‹ Bacaan Rohani

Dari khotbah Baldwin dari Canterbury, uskup

Tuhan melihat pikiran dan niat hati kita

Anonim / Kuno Masa Biasa

Tuhan mengetahui pikiran dan niat hati kita. Tanpa ragu, setiap dari mereka diketahui oleh-Nya, sementara kita hanya mengetahui yang Dia biarkan kita baca melalui rahmat kebijaksanaan. Roh manusia tidak mengetahui semua yang ada dalam manusia, atau semua pikiran yang dimilikinya, baik secara sukarela maupun tidak. Manusia tidak selalu memahami pikirannya sebagaimana adanya. Dengan penglihatan yang keruh, ia tidak membedakannya dengan jelas dengan mata pikirannya.
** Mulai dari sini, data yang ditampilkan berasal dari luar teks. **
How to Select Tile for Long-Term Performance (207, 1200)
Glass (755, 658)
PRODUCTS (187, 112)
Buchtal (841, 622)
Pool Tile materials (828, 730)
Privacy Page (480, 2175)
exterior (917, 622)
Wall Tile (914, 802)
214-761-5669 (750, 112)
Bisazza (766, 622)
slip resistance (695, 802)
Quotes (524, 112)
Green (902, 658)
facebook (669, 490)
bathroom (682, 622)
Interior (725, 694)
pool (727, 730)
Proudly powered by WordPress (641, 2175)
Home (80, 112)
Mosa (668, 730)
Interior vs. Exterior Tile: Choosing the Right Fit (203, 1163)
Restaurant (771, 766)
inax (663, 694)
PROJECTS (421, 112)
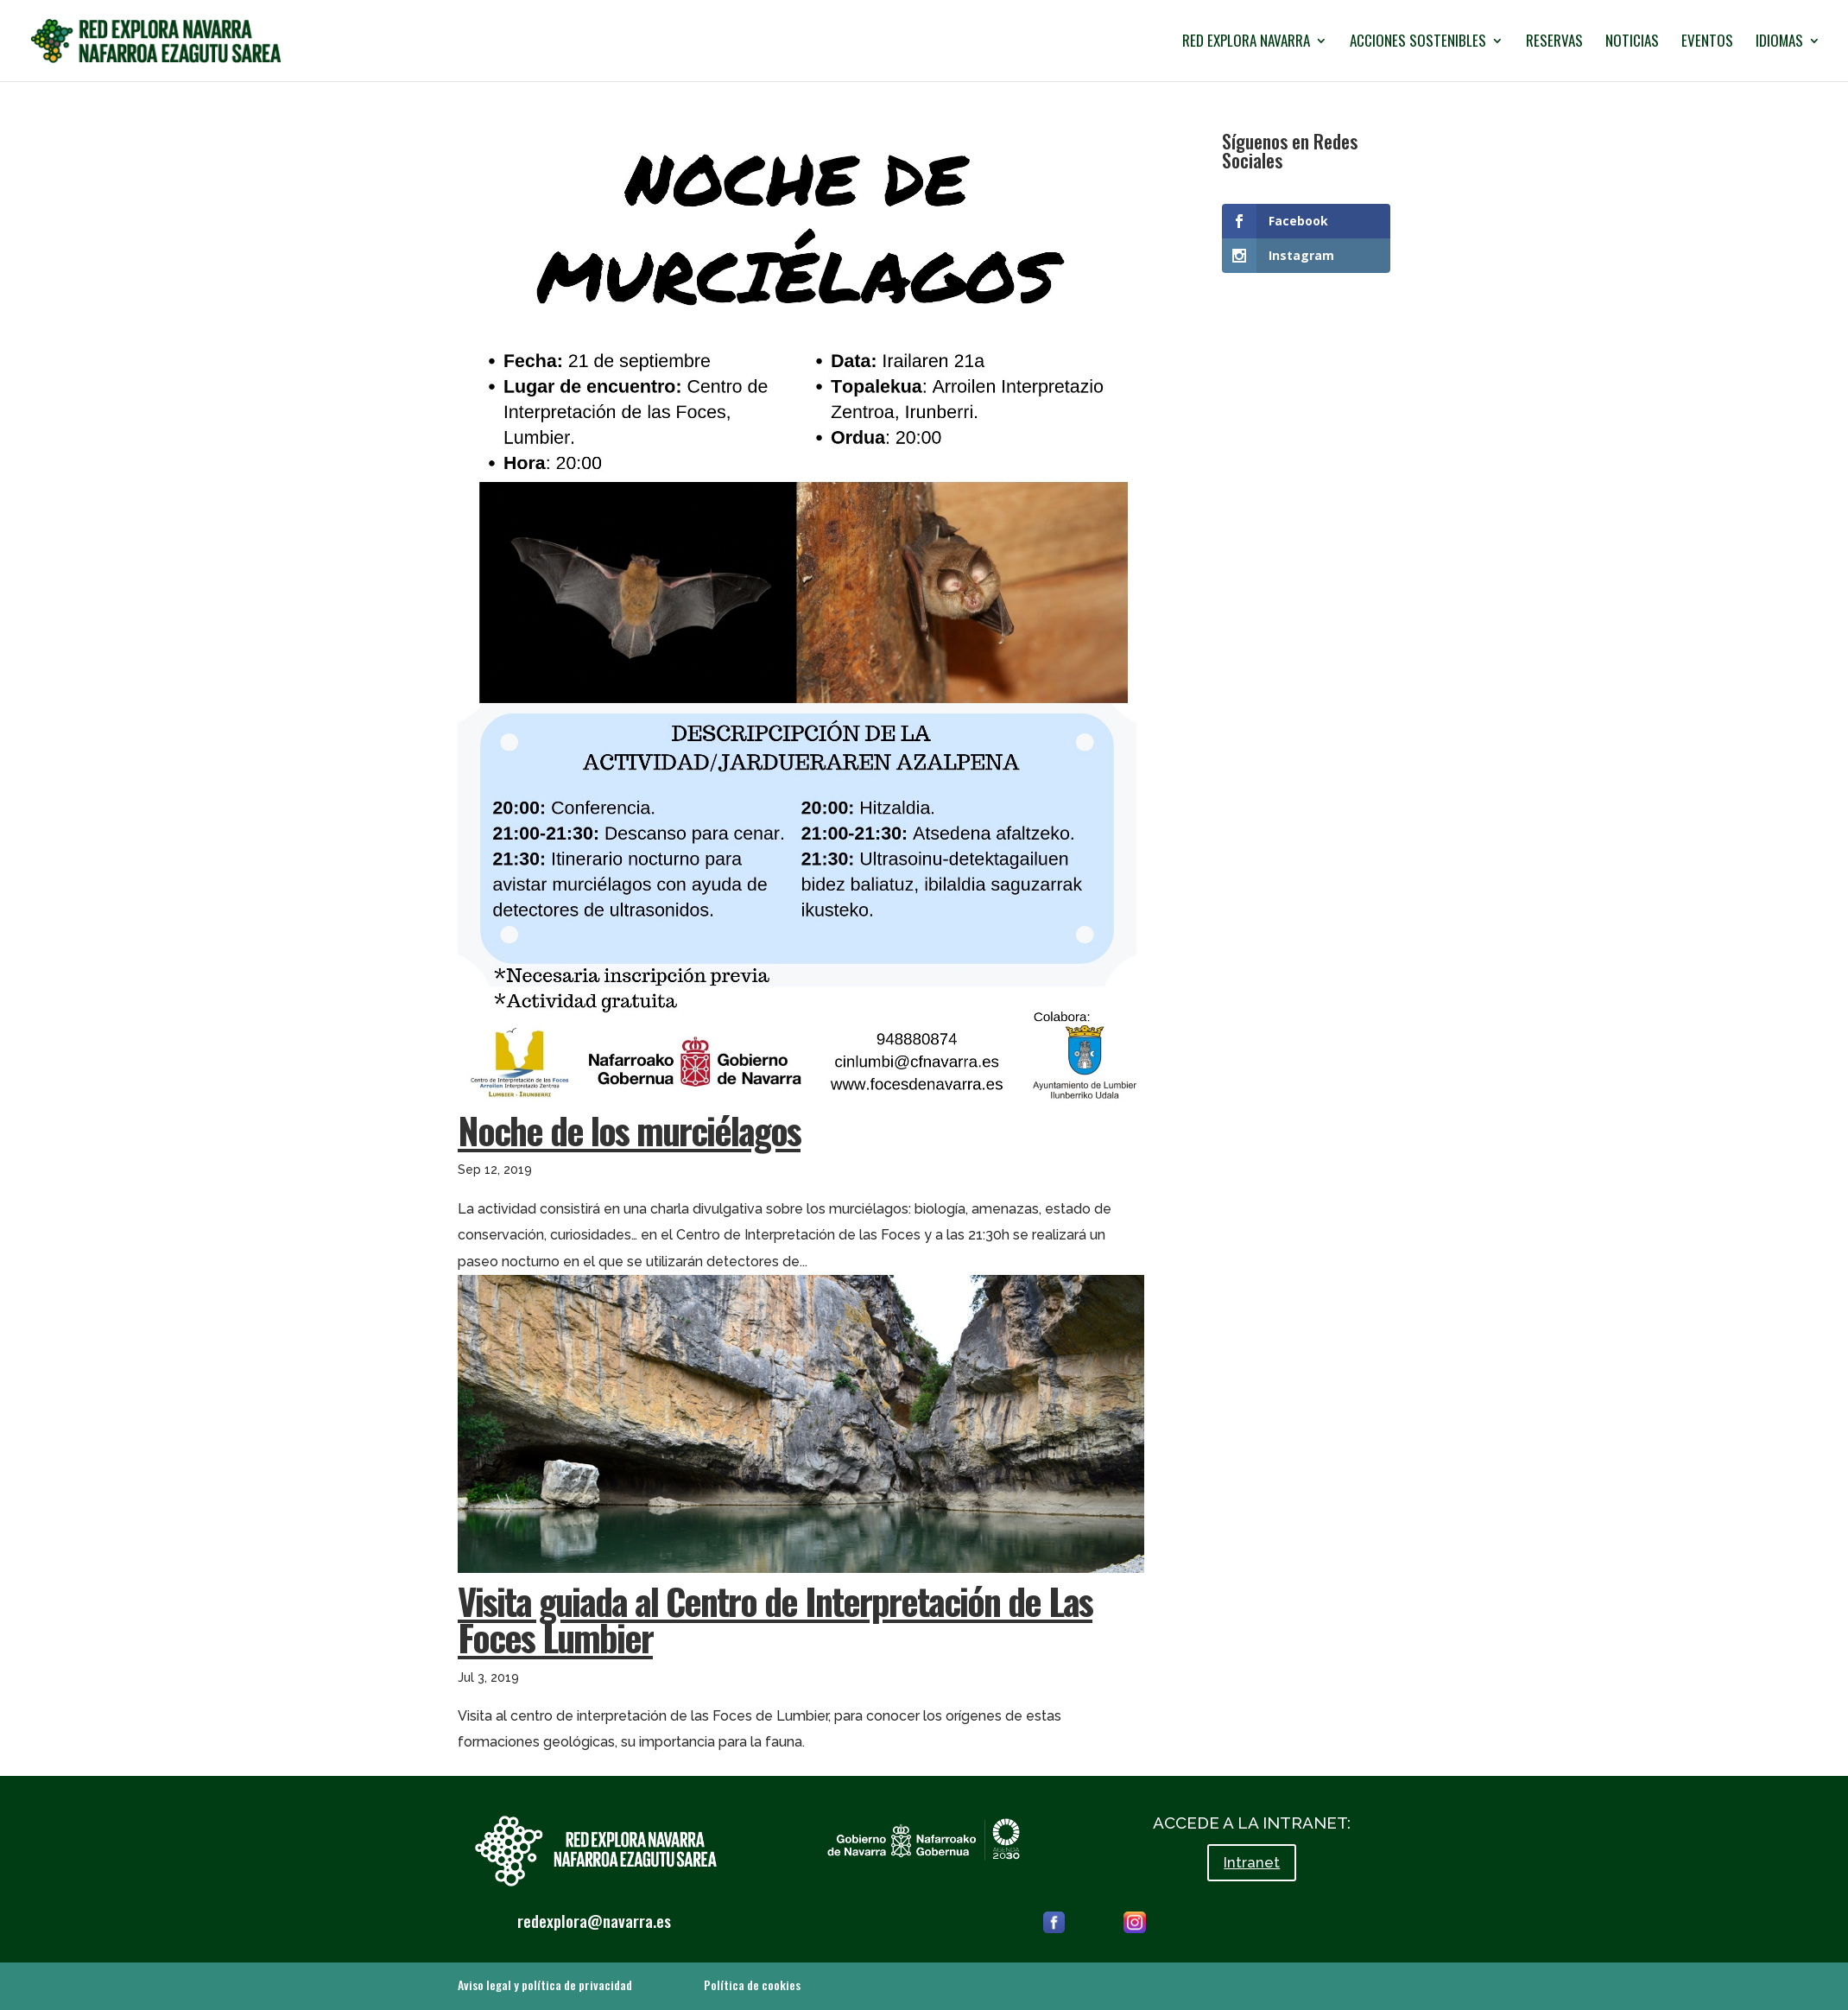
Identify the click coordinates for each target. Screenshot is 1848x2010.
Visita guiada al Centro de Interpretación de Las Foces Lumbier (775, 1618)
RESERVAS (1554, 43)
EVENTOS (1707, 43)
Seringkali di bawah kedok kesalehan, sebuah saran muncul di benak kita,berasal dari pikiran kita sendiri atau dari orang lain atau dari penggoda,dan di mata Allah kita tidak pantas mendapatkan pahala apa pun atas kebajikan kita. Karena ada peniruan-peniruan tertentu dari kebajikan sejati serta kejahatan yang mempermainkan hati dan mempesona penglihatan pikiran. Akibatnya, penampilan kebaikan seringkali tampak dalam sesuatu yang jahat, dan demikian pula penampilan kejahatan tampak dalam sesuatu yang baik. Ini adalah bagian dari penderitaan dan ketidaktahuan kita, menyebabkan kita kesedihan dan kecemasan.
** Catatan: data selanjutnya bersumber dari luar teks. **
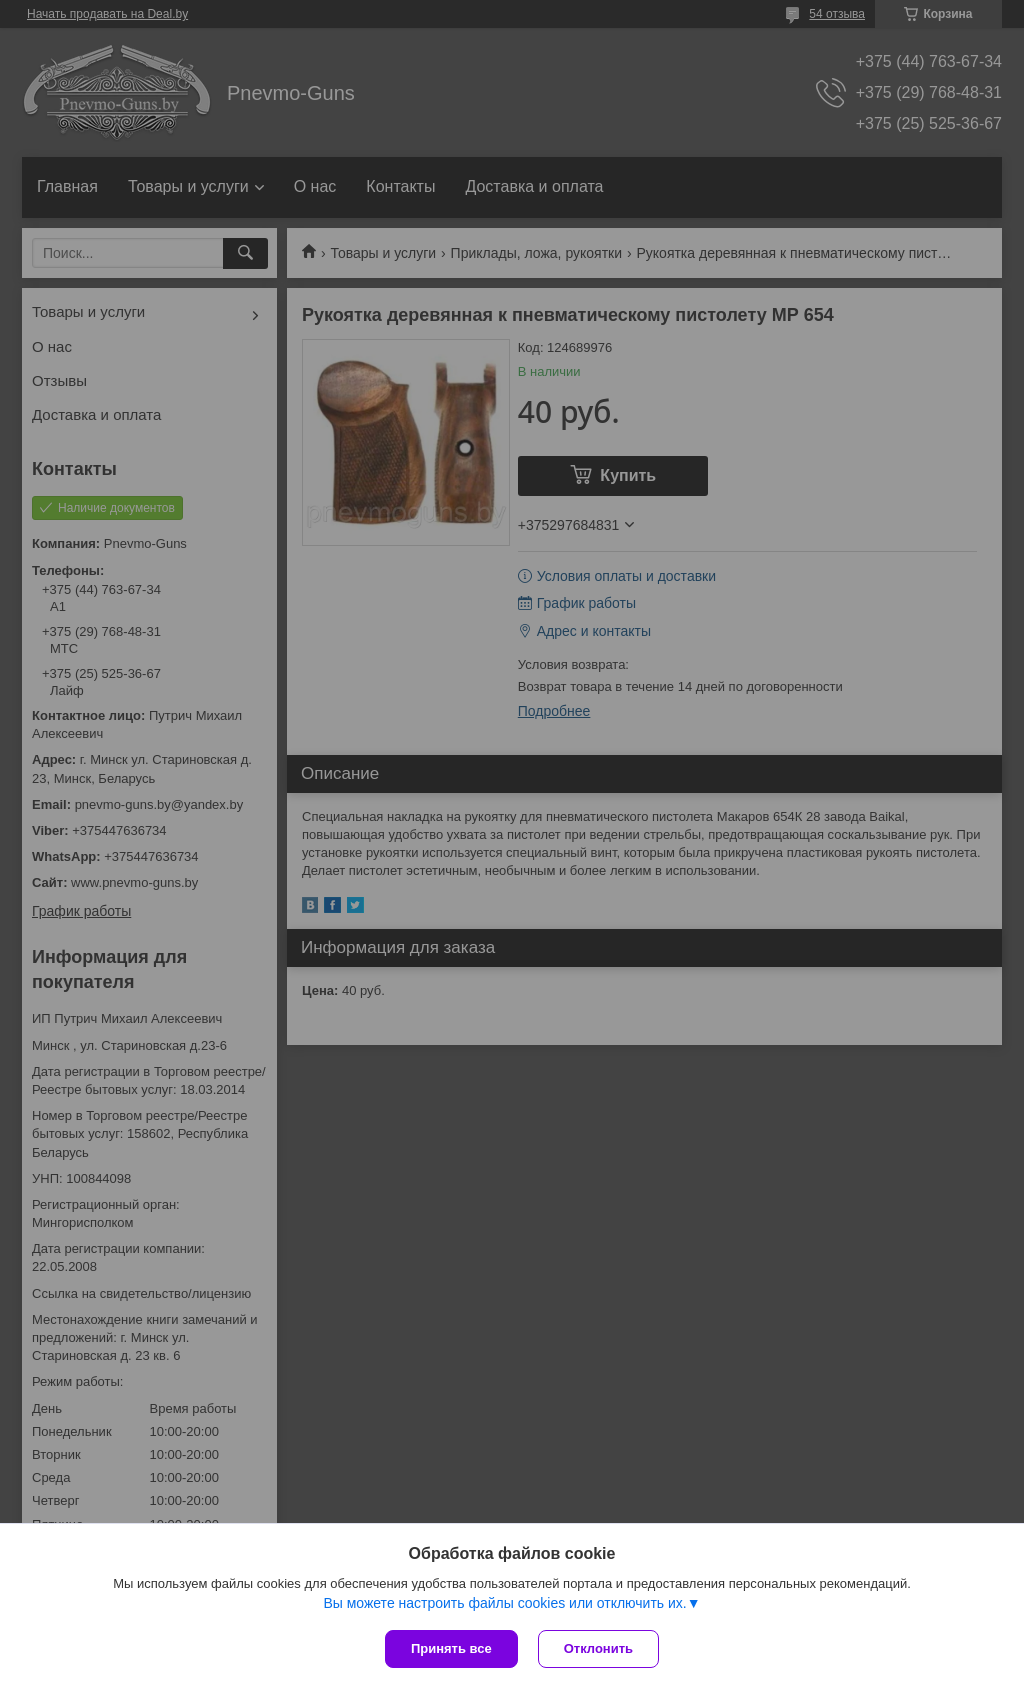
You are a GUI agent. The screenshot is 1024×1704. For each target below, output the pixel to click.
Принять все (451, 1648)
Telah tertulis: Ada jalan-jalan yang bagi manusia tampak benar, tetapi pada akhirnya membawa dia ke neraka. Untuk menghindari bahaya ini, Santo Yohanes memberi kita nasihat ini: Ujilah roh-roh untuk melihat apakah mereka berasal dari Allah. Sekarang tidak ada seorang pun yang dapat menguji roh-roh untuk melihat apakah mereka berasal dari Allah kecuali Allah telah memberinya kebijaksanaan roh untuk memungkinkannya menyelidiki pikiran, kecenderungan, dan niat rohani dengan penilaian yang jujur dan benar. Kebijaksanaan adalah ibu dari semua kebajikan; setiap orang membutuhkannya baik untuk membimbing kehidupan orang lain maupun untuk mengarahkan dan memperbaiki hidupnya sendiri.
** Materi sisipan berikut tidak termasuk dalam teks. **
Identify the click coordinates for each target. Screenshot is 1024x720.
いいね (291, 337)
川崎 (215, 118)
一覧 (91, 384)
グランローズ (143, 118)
Dalam lingkup tindakan, pikiran yang benar adalah pikiran yang diatur oleh kehendak Allah, dan niat adalah suci ketika diarahkan dengan satu tujuan kepada-Nya. Singkatnya, kita dapat melihat dengan jelas melalui setiap tindakan kita, atau ke dalam seluruh hidup kita, jika kita memiliki mata yang sederhana. Mata yang sederhana adalah mata, dan itu sederhana. Ini berarti bahwa kita melihat dengan pemikiran yang benar apa yang harus dilakukan, dan dengan niat baik kita melaksanakannya dengan kejujuran yang sederhana, karena tindakan yang menipu adalah salah. Pemikiran yang benar tidak mengizinkan kesalahan; niat baik mengesampingkan kepura-puraan. Inilah kemudian kebijaksanaan sejati, kombinasi dari pemikiran yang benar dan niat yang baik.

Oleh karena itu, kita harus melakukan semua tindakan kita dalam terang kebijaksanaan seolah-olah di dalam Allah dan di hadapan-Nya.